With a rejection of the homo economicus and putting care in the center, feminist ideas should shape the core of new economic thinking. The feminist and women’s movements should try to better organize and seek their commonalities, which should not be so very difficult. If ever there existed a shared identity based on common experiences, it is in the gendered world of women.
Trade unions still are a well-organized political force, even if the past crises have seriously weakened them. Their international structures, however, did do a lot of research into the possibilities of integrating environmental topics. If trade unions succeed in overcoming their national and sectorial blinkers, if they can take into account the interests of all workers, including platform, informal, and domestic workers, they can indeed become a leading political force for shaping “another world.”

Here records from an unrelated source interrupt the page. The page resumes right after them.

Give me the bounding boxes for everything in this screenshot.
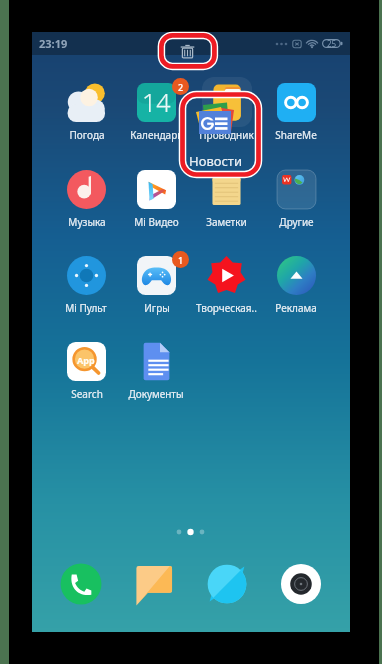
- button[interactable]: Документы: [121, 340, 191, 404]
- staticText: Документы: [128, 387, 184, 401]
- button[interactable]: Игры: [121, 254, 191, 318]
- staticText: Реклама: [275, 301, 317, 315]
- button[interactable]: Погода: [51, 81, 121, 145]
- staticText: Mi Пульт: [65, 301, 107, 315]
- staticText: App: [77, 354, 95, 366]
- staticText: 23:19: [39, 36, 68, 51]
- staticText: Mi Видео: [134, 215, 179, 229]
- button[interactable]: Phone: [57, 560, 105, 608]
- button[interactable]: Проводник: [191, 81, 261, 145]
- staticText: 14: [142, 85, 171, 119]
- staticText: ShareMe: [275, 128, 317, 142]
- staticText: Творческая..: [196, 301, 257, 315]
- button[interactable]: Другие: [261, 168, 331, 232]
- staticText: 2: [178, 81, 184, 93]
- staticText: Погода: [69, 128, 105, 142]
- button[interactable]: Музыка: [51, 168, 121, 232]
- staticText: Новости: [189, 152, 242, 170]
- button[interactable]: Реклама: [261, 254, 331, 318]
- staticText: Календарь: [130, 128, 183, 142]
- staticText: Проводник: [199, 128, 254, 142]
- button[interactable]: Delete: [160, 34, 215, 68]
- staticText: 25: [327, 38, 337, 49]
- staticText: Игры: [144, 301, 170, 315]
- staticText: 1: [178, 254, 184, 266]
- button[interactable]: Messages: [130, 560, 178, 608]
- staticText: Другие: [279, 215, 314, 229]
- button[interactable]: Творческая..: [191, 254, 261, 318]
- button[interactable]: 14: [121, 81, 191, 145]
- button[interactable]: Заметки: [191, 168, 261, 232]
- button[interactable]: Browser: [203, 560, 251, 608]
- button[interactable]: Mi Видео: [121, 168, 191, 232]
- staticText: Заметки: [206, 215, 247, 229]
- staticText: Search: [71, 387, 103, 401]
- button[interactable]: App: [51, 340, 121, 404]
- button[interactable]: Camera: [277, 560, 325, 608]
- button[interactable]: ShareMe: [261, 81, 331, 145]
- button[interactable]: Mi Пульт: [51, 254, 121, 318]
- staticText: Музыка: [68, 215, 106, 229]
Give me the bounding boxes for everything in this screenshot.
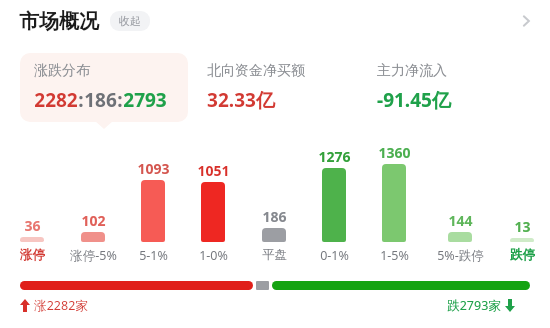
staticText: -91.45亿 [377,87,451,113]
staticText: 1-0% [199,247,228,264]
staticText: 跌2793家 [447,297,501,314]
staticText: 跌停 [510,247,535,263]
staticText: 186 [84,87,117,113]
button[interactable]: 跌2793家 [447,297,515,314]
staticText: 1093 [137,159,170,178]
staticText: 北向资金净买额 [207,62,305,80]
staticText: 144 [448,211,473,230]
staticText: : [117,87,123,113]
staticText: 102 [81,211,106,230]
staticText: 1051 [197,161,230,180]
staticText: 涨停 [20,247,45,263]
staticText: 主力净流入 [377,62,447,80]
staticText: 市场概况 [19,9,99,34]
staticText: 2793 [123,87,167,113]
staticText: 2282 [34,87,78,113]
staticText: 收起 [119,14,141,28]
staticText: 32.33亿 [207,87,275,113]
button[interactable]: 收起 [110,11,150,31]
staticText: 13 [514,217,531,236]
button[interactable]: 涨跌分布 [20,53,188,122]
staticText: 平盘 [262,247,287,263]
staticText: 186 [262,207,287,226]
button[interactable]: More [506,1,546,41]
staticText: 5%-跌停 [437,247,484,264]
button[interactable]: 北向资金净买额 [193,53,358,122]
staticText: 1276 [318,147,351,166]
staticText: 1360 [378,143,411,162]
staticText: 涨跌分布 [34,62,90,80]
button[interactable]: 主力净流入 [363,53,530,122]
staticText: 1-5% [380,247,409,264]
staticText: 涨停-5% [70,247,117,264]
staticText: 0-1% [320,247,349,264]
staticText: 5-1% [139,247,168,264]
staticText: 涨2282家 [34,297,88,314]
staticText: 36 [24,216,41,235]
staticText: : [78,87,84,113]
button[interactable]: 涨2282家 [20,297,88,314]
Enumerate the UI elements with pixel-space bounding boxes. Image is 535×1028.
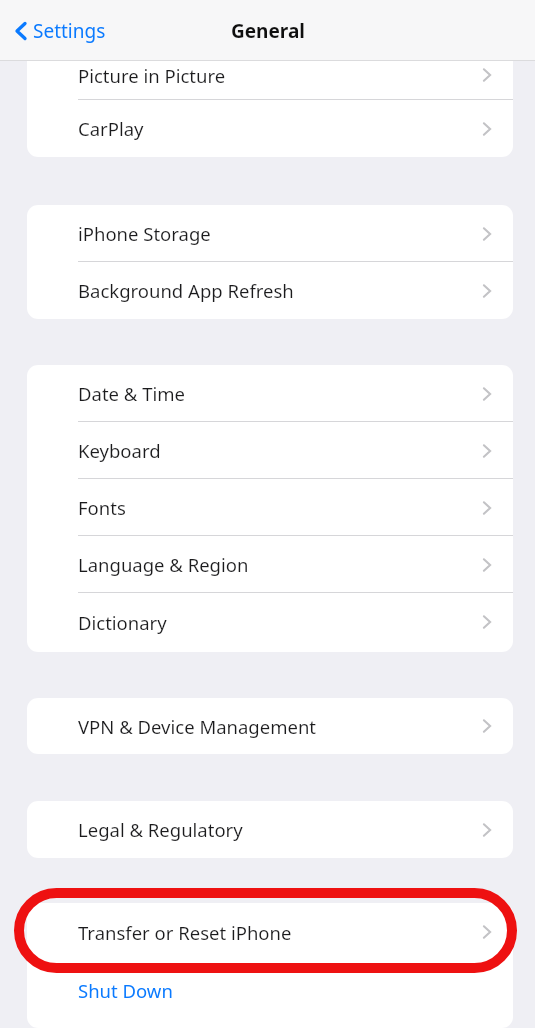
other: Back: [13, 19, 29, 43]
staticText: Keyboard: [78, 438, 161, 463]
staticText: Language & Region: [78, 552, 249, 577]
button[interactable]: Legal & Regulatory: [27, 801, 513, 858]
staticText: Date & Time: [78, 381, 185, 406]
button[interactable]: VPN & Device Management: [27, 698, 513, 754]
staticText: VPN & Device Management: [78, 714, 317, 739]
staticText: Legal & Regulatory: [78, 817, 243, 842]
button[interactable]: CarPlay: [27, 100, 513, 157]
button[interactable]: Dictionary: [27, 593, 513, 651]
staticText: iPhone Storage: [78, 221, 211, 246]
button[interactable]: Date & Time: [27, 365, 513, 422]
button[interactable]: iPhone Storage: [27, 205, 513, 262]
button[interactable]: Fonts: [27, 479, 513, 536]
button[interactable]: Back: [8, 11, 111, 51]
button[interactable]: Picture in Picture: [27, 40, 513, 100]
staticText: Settings: [33, 18, 106, 44]
staticText: Shut Down: [78, 978, 173, 1003]
staticText: Transfer or Reset iPhone: [78, 920, 292, 945]
button[interactable]: Background App Refresh: [27, 262, 513, 319]
staticText: Background App Refresh: [78, 278, 294, 303]
staticText: Dictionary: [78, 610, 167, 635]
staticText: Picture in Picture: [78, 63, 226, 88]
staticText: General: [231, 18, 305, 44]
button[interactable]: Transfer or Reset iPhone: [27, 903, 513, 961]
button[interactable]: Language & Region: [27, 536, 513, 593]
staticText: Fonts: [78, 495, 126, 520]
button[interactable]: Shut Down: [27, 961, 513, 1019]
button[interactable]: Keyboard: [27, 422, 513, 479]
staticText: CarPlay: [78, 116, 144, 141]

When the World Bank started to promote globalization in the 1990s, it knew very well how this would make resistance to it extremely difficult. Human beings are still able to make progress by cooperating in large numbers, but dominant forces today will do everything to hinder and make that cooperation impossible at lower class level. With the coronavirus pandemic, we now see how the many emerging movements, from Santiago de Chile to Hong Kong, via Baghdad and Paris, are killed before they can bank in on their success.
The current pandemic may provide us with new insights and help us to reorganize at the national and local level, but it may take a lot of time before global forces can restart to build new power relations. This is the irony of the current crisis: never before has our interdependence been so crystal clear, and never before have its solutions killed so dramatically all efforts to unite us.
Maybe it is only in times of utter despair that people discover their collective identities, the common concerns, their hidden discourses that can feed the resistance. This is what we have to believe in if we ever want fundamental change to happen.